A TOTAL of 73.9% of South Africa’s matric pupils passed their state-set National Senior Certificate examinations last year, up from 70.2% in 2011, Basic Education Minister Angie Motshekga said on Wednesday.
Overall, 511,152 full-time pupils and 81,552 part-time pupils wrote the exams.
Among the country’s provinces, Gauteng recorded the highest pass rate, at 83.9%, compared with 81.15% the year before, followed by the Western Cape at 82.8% — slightly down from 82.9% in the previous year.
The Eastern Cape, where the national Department of Basic Education had intervened in the provincial department, recorded the lowest pass rate at 61.6%, which was an improvement on the rate of 58.1% its pupils had achieved in 2011.

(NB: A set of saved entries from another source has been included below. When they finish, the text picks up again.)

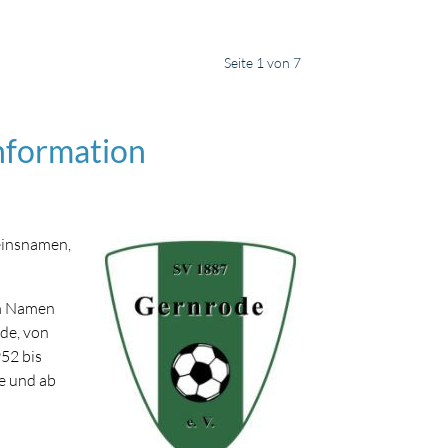
Seite 1 von 7
nformation
einsnamen,
em Namen
de, von
52 bis
e und ab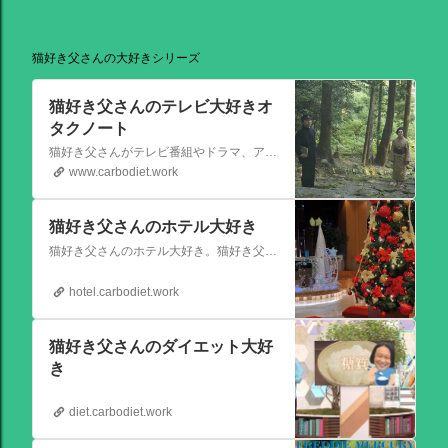
猫好き父さんの大好きシリーズ
猫好き父さんのテレビ大好きオ
タクノート
猫好き父さんがテレビ番組やドラマ、アニメ、特撮ヒーロー,そしてダイエットについて書いたブログです。
www.carbodiet.work
猫好き父さんのホテル大好き
猫好き父さんのホテル大好き。猫好き父さんが宿泊したホテルの情報を徒然なるままに書いていきます。
hotel.carbodiet.work
猫好き父さんのダイエット大好
き
diet.carbodiet.work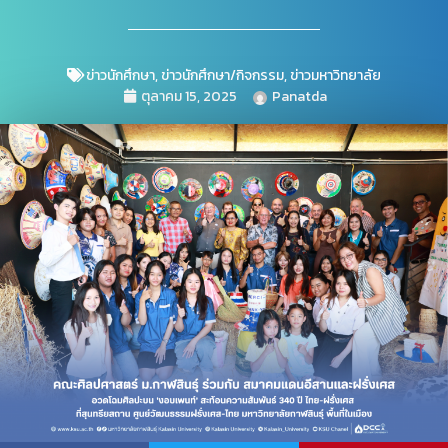
ข่าวนักศึกษา
,
ข่าวนักศึกษา/กิจกรรม
,
ข่าวมหาวิทยาลัย
ตุลาคม 15, 2025
Panatda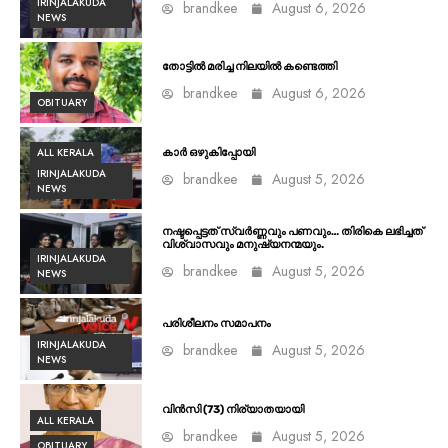
IRINJALAKUDA
brandkee
August 6, 2026
NEWS
തോട്ടിൽ മരിച്ച നിലയിൽ കണ്ടെത്തി
brandkee
August 6, 2026
OBITUARY
ALL KERALA
കാർ ഒഴുകിപ്പോയി
IRINJALAKUDA
brandkee
August 5, 2026
NEWS
നഷ്ടപ്പെട്ടത് സ്വർണ്ണവും പണവും… തിരികെ ലഭിച്ചത്
വിശ്വാസവും മനുഷ്യനന്മയും.
IRINJALAKUDA
brandkee
August 5, 2026
NEWS
പരിശീലനം സമാപനം
IRINJALAKUDA
brandkee
August 5, 2026
NEWS
വിൻസി (73) നിര്യാതയായി
ALL KERALA
brandkee
August 5, 2026
OBITUARY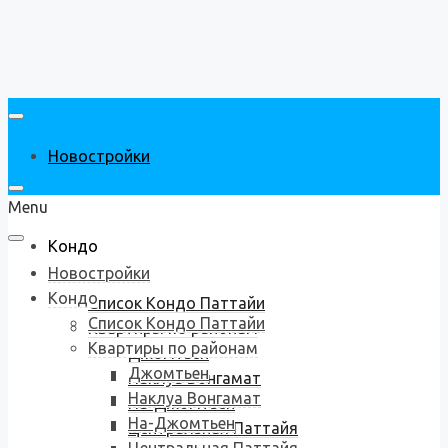
Новостройки
Menu
Кондо
Новостройки
Кондо
Список Кондо Паттайи
Список Кондо Паттайи
Квартиры по районам
Квартиры по районам
Джомтьен
Джомтьен
Наклуа Вонгамат
Наклуа Вонгамат
На-Джомтьен
На-Джомтьен
Центральная Паттайя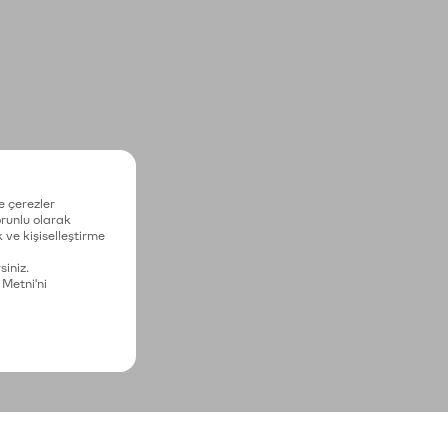
e çerezler
zorunlu olarak
 ve kişiselleştirme
siniz.
 Metni'ni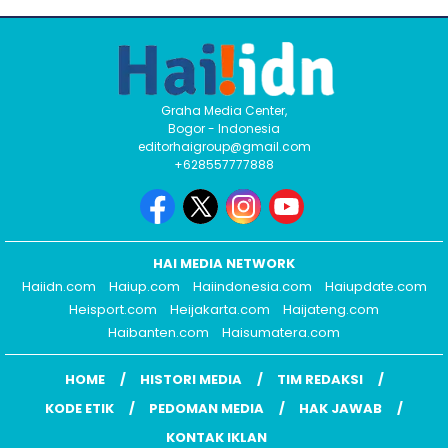
Graha Media Center,
Bogor - Indonesia
editorhaigroup@gmail.com
+628557777888
HAI MEDIA NETWORK
Haiidn.com
Haiup.com
Haiindonesia.com
Haiupdate.com
Heisport.com
Heijakarta.com
Haijateng.com
Haibanten.com
Haisumatera.com
HOME
HISTORI MEDIA
TIM REDAKSI
KODE ETIK
PEDOMAN MEDIA
HAK JAWAB
KONTAK IKLAN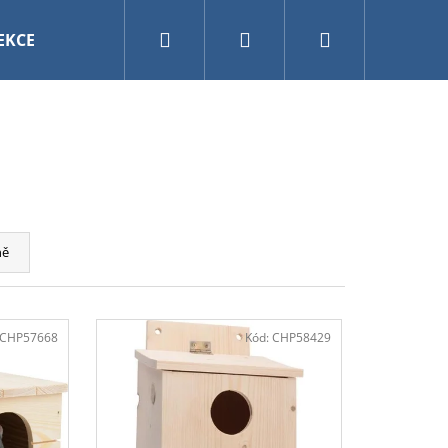
Hledat
Přihlášení
Nákupní
EKCE
VÁNOCE
AKVARISTIKA A TERARISTIKA
košík
ně
-CHP57668
Kód:
CHP58429
ETERINARY CAT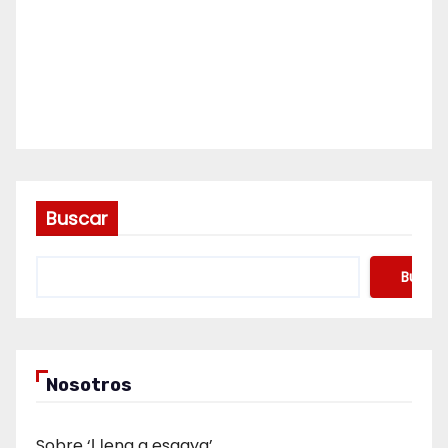
Buscar
Buscar
Nosotros
Sobre ‘Ḷḷena a esgaya’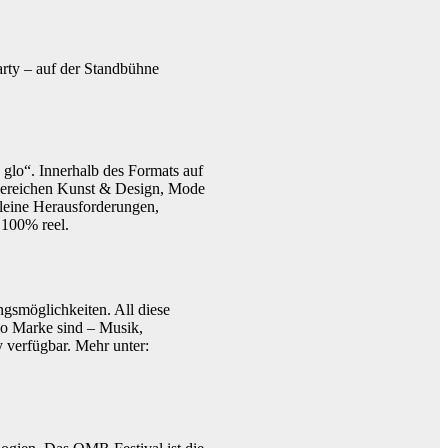
rty – auf der Standbühne
 glo“. Innerhalb des Formats auf
 Bereichen Kunst & Design, Mode
kleine Herausforderungen,
 100% reel.
ngsmöglichkeiten. All diese
glo Marke sind – Musik,
 verfügbar. Mehr unter: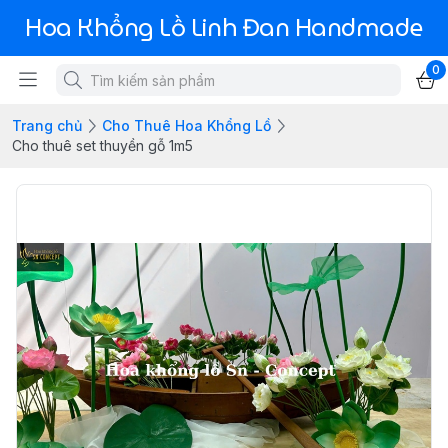
Hoa Khổng Lồ Linh Đan Handmade
0
Trang chủ
Cho Thuê Hoa Khổng Lồ
Cho thuê set thuyền gỗ 1m5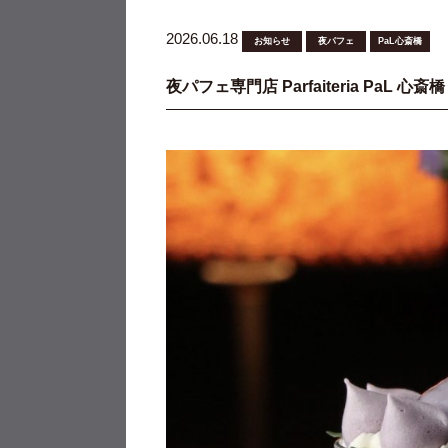
2026.06.18
お知らせ
夜パフェ
PaL心斎橋
夜パフェ専門店 Parfaiteria PaL 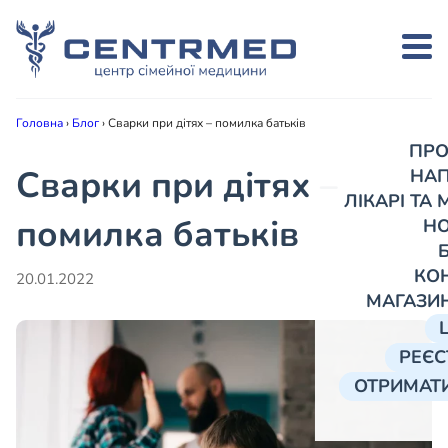
Головна
›
Блог
›
Сварки при дітях – помилка батьків
ПРО
Сварки при дітях –
НА
ЛІКАРІ ТА
помилка батьків
Н
КО
20.01.2022
МАГАЗИ
РЕЄС
ОТРИМАТИ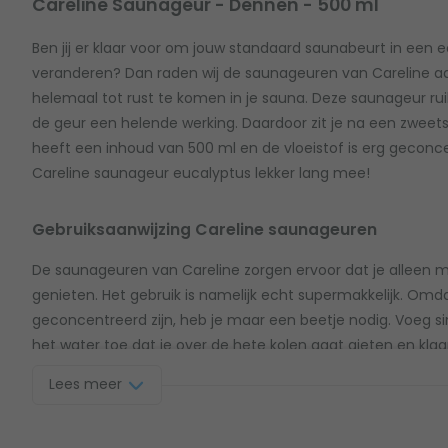
Careline Saunageur - Dennen - 500 ml
Ben jij er klaar voor om jouw standaard saunabeurt in een 
veranderen? Dan raden wij de saunageuren van Careline aa
helemaal tot rust te komen in je sauna. Deze saunageur rui
de geur een helende werking. Daardoor zit je na een zweetses
heeft een inhoud van 500 ml en de vloeistof is erg geconc
Careline saunageur eucalyptus lekker lang mee!
Gebruiksaanwijzing Careline saunageuren
De saunageuren van Careline zorgen ervoor dat je alleen 
genieten. Het gebruik is namelijk echt supermakkelijk. Om
geconcentreerd zijn, heb je maar een beetje nodig. Voeg s
het water toe dat je over de hete kolen gaat gieten en kla
zo'n 5 tot 15 ml op 1 liter water te gebruiken. Is het te sterk 
Lees meer
Voeg dan een klein beetje meer of minder toe.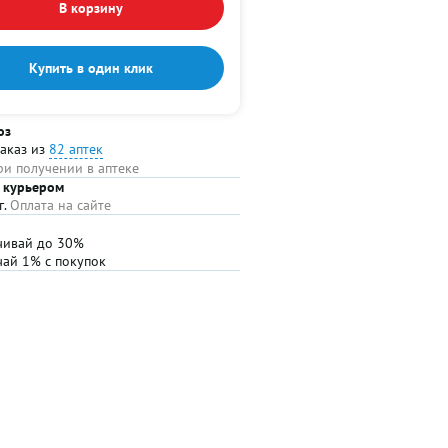
В корзину
Купить в один клик
оз
заказ из
82 аптек
ри получении в аптеке
 курьером
г.
Оплата на сайте
чивай до 30%
чай 1% с покупок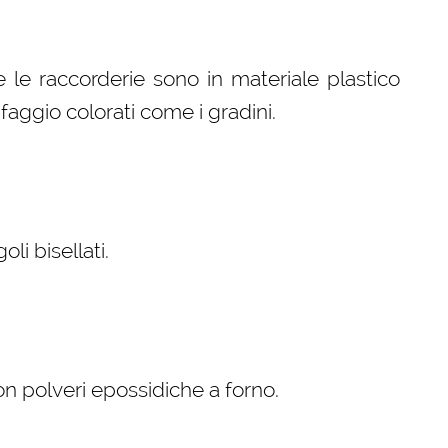
e le raccorderie sono in materiale plastico
faggio colorati come i gradini.
i bisellati.
con polveri epossidiche a forno.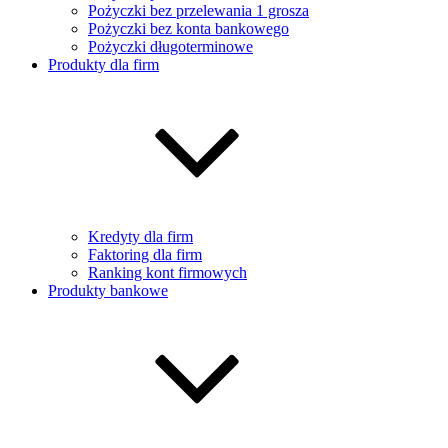
Pożyczki bez przelewania 1 grosza
Pożyczki bez konta bankowego
Pożyczki długoterminowe
Produkty dla firm
Kredyty dla firm
Faktoring dla firm
Ranking kont firmowych
Produkty bankowe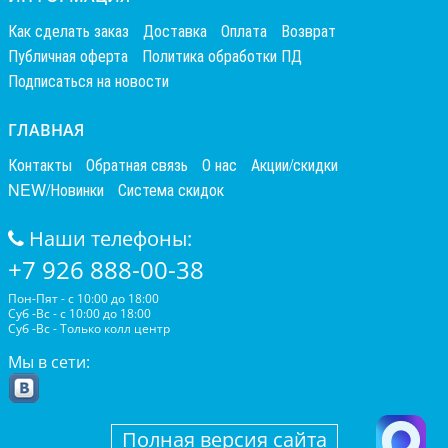
Как сделать заказ
Доставка
Оплата
Возврат
Публичная оферта
Политика обработки ПД
Подписаться на новости
ГЛАВНАЯ
Контакты
Обратная связь
О нас
Акции/скидки
NEW/Новинки
Система скидок
Наши телефоны:
+7 926 888-00-38
Пон-Пят - с 10:00 до 18:00
Суб -Вс - с 10:00 до 18:00
Суб -Вс - Только колл центр
Мы в сети:
Полная версия сайта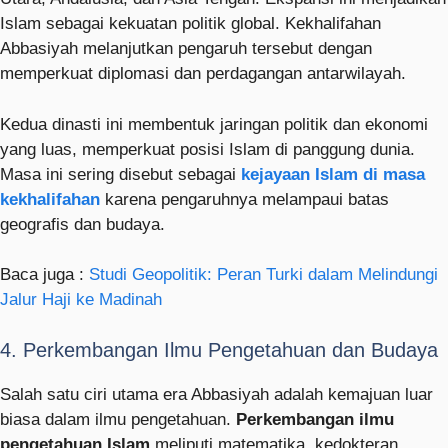
Islam sebagai kekuatan politik global. Kekhalifahan
Abbasiyah melanjutkan pengaruh tersebut dengan
memperkuat diplomasi dan perdagangan antarwilayah.
Kedua dinasti ini membentuk jaringan politik dan ekonomi
yang luas, memperkuat posisi Islam di panggung dunia.
Masa ini sering disebut sebagai
kejayaan Islam di masa
kekhalifahan
karena pengaruhnya melampaui batas
geografis dan budaya.
Baca juga :
Studi Geopolitik: Peran Turki dalam Melindungi
Jalur Haji ke Madinah
4. Perkembangan Ilmu Pengetahuan dan Budaya
Salah satu ciri utama era Abbasiyah adalah kemajuan luar
biasa dalam ilmu pengetahuan.
Perkembangan ilmu
pengetahuan Islam
meliputi matematika, kedokteran,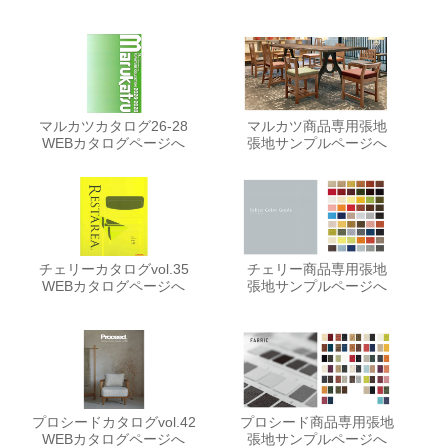
マルカツカタログ26-28
マルカツ商品専用張地
WEBカタログページへ
張地サンプルページへ
チェリーカタログvol.35
チェリー商品専用張地
WEBカタログページへ
張地サンプルページへ
プロシードカタログvol.42
プロシード商品専用張地
WEBカタログページへ
張地サンプルページへ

The pass rate in Limpopo, where the delivery of textbooks to many schools was delayed for seven months last year, was 66.9%, compared with 63.9% before.
The textbook saga was unfortunate, Ms Motshekga said. “It should not have happened.” She added, however, that the delayed textbooks had been for pupils in Grades 1 to 3 and Grade 10, while matriculants had not been affected.
In Mpumalanga, 70% of pupils passed, from 64.8% in 2011, in KwaZulu-Natal 73.1% (from 68.1%), in the Northern Cape 74.6% (from 68.8%), in the Free State 81.1% (from 75.7%) and in the North West 79.5% (from 77.8%).
Of those who passed, 26.6% achieved university exemption, a 2.3 percentage point rise from the year before.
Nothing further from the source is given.